**Task objective:** In the listing below, find the line containing "JATM accepts manuscripts" and the line containing "Tag: Upgrades and Implementations", then copy exactly everything from the first through the second, except the pictures.
Material provided: Begin
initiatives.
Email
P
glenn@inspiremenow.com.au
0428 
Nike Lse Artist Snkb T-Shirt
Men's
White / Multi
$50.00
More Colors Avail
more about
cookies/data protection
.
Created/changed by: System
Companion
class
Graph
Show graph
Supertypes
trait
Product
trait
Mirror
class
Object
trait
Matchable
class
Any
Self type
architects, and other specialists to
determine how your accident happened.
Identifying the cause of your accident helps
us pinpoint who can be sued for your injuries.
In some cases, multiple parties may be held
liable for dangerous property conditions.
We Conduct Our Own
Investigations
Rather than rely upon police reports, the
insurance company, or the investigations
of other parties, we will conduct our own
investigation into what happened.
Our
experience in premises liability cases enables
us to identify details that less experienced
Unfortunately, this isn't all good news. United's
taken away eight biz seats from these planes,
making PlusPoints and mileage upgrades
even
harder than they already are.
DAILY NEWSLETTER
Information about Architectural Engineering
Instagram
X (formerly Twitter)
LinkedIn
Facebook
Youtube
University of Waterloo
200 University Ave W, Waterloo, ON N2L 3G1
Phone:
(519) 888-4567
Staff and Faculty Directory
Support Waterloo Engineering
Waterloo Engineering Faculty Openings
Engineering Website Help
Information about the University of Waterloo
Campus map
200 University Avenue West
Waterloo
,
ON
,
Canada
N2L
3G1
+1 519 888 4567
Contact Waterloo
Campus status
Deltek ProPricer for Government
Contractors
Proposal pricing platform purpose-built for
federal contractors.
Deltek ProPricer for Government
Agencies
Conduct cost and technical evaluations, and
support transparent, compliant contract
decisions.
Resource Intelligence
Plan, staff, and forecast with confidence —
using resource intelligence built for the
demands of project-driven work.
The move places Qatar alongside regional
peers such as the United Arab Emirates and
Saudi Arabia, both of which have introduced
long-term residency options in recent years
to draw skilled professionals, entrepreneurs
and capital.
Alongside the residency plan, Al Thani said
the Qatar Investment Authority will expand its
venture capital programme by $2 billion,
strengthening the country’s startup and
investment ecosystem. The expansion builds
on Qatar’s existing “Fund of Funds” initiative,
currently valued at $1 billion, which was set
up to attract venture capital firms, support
Material provided: End
Material provided: Begin
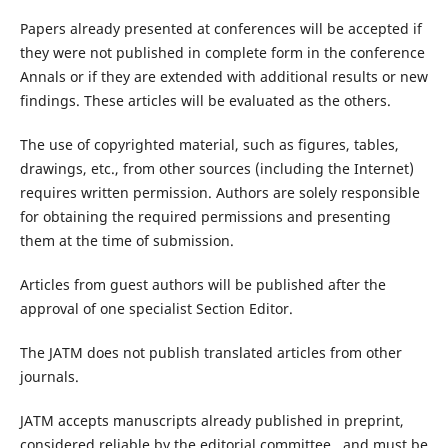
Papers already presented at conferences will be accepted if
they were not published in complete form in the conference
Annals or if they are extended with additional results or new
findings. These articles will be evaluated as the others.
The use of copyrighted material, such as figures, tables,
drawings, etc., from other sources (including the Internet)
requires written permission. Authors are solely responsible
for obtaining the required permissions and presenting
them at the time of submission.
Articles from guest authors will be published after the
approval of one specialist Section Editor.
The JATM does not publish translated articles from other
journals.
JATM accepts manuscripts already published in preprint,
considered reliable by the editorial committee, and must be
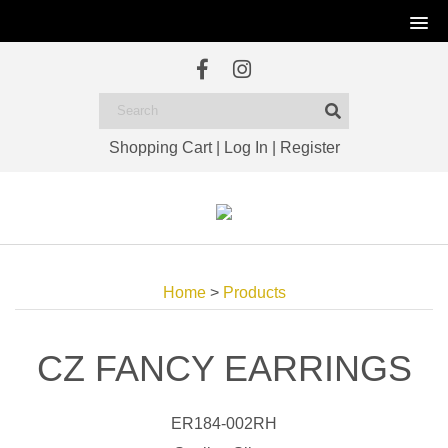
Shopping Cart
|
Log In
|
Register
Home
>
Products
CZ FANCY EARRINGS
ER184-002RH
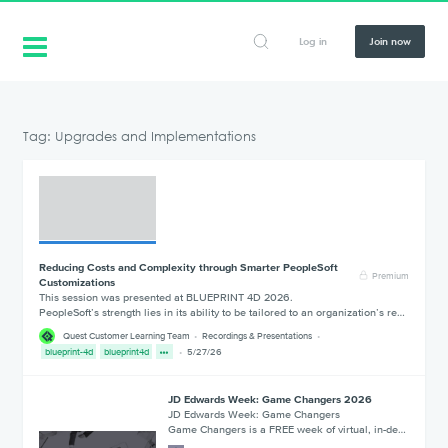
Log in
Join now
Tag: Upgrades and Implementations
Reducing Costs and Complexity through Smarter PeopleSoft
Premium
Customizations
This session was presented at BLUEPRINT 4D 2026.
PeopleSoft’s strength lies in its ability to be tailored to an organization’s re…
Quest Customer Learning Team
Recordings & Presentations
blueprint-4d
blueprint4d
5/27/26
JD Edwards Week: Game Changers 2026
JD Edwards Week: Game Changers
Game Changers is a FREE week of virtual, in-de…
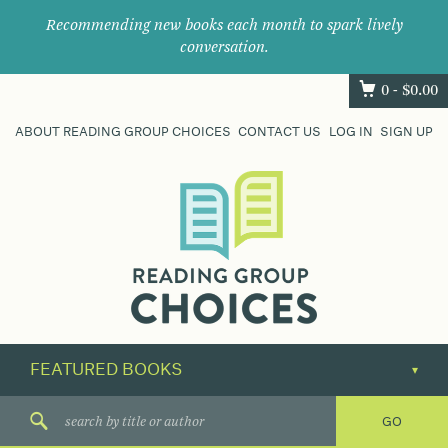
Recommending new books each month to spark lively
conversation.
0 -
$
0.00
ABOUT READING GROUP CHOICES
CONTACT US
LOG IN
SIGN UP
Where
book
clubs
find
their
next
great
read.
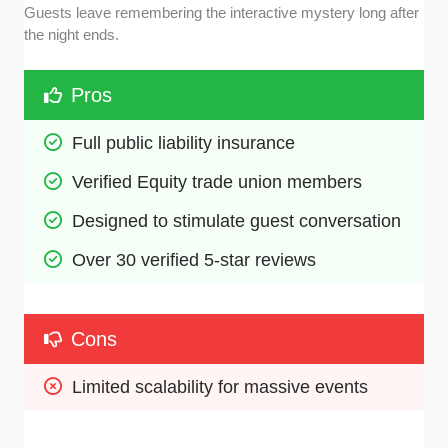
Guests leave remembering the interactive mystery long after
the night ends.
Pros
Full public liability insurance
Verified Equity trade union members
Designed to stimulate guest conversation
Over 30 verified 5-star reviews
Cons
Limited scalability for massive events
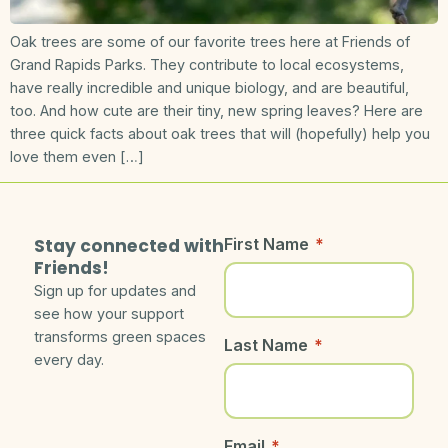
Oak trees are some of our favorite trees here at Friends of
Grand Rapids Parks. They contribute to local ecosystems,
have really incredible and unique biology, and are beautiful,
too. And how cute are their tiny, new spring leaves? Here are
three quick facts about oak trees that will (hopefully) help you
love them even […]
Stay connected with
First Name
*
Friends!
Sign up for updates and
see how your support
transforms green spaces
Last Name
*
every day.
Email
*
Material provided: End
Material provided: Begin
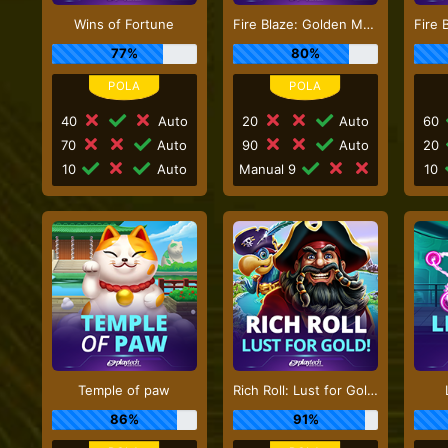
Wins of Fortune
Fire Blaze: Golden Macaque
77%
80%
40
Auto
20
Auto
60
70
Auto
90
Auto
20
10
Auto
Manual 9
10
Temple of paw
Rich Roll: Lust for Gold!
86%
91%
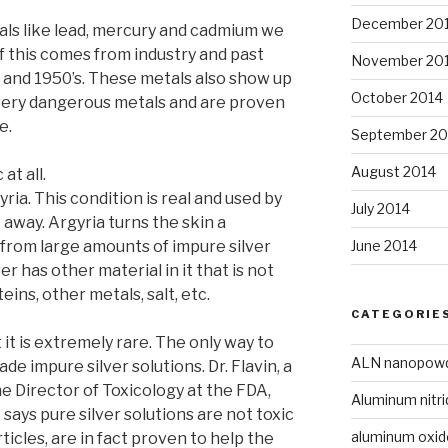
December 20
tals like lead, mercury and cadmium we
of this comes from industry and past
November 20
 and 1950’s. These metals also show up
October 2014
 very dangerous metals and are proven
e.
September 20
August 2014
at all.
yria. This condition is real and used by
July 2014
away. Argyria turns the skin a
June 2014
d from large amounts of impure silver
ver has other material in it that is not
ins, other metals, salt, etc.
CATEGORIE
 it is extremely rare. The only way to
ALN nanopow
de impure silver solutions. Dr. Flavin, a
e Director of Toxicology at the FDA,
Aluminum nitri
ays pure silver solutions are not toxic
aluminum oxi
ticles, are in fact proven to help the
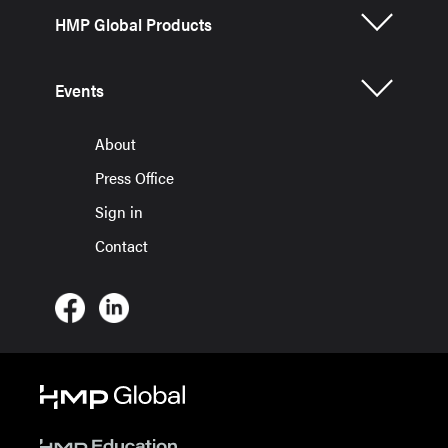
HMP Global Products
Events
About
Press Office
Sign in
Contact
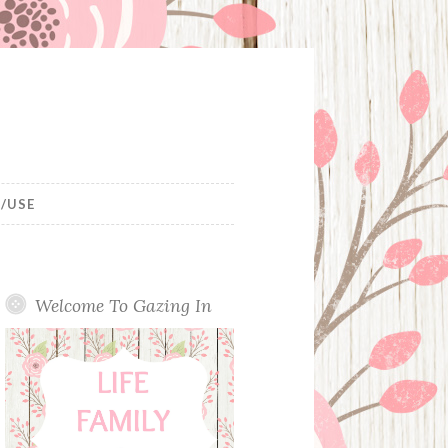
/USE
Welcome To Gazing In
Material provided: End
**Solution to the problem:**
JATM accepts manuscripts already published in preprint,
considered reliable by the editorial committee, and must be
Shopping Cart
|
Log In
|
Register
Home
>
Products
CZ FANCY EARRINGS
ER184-002RH
Log in
Join now
Tag: Upgrades and Implementations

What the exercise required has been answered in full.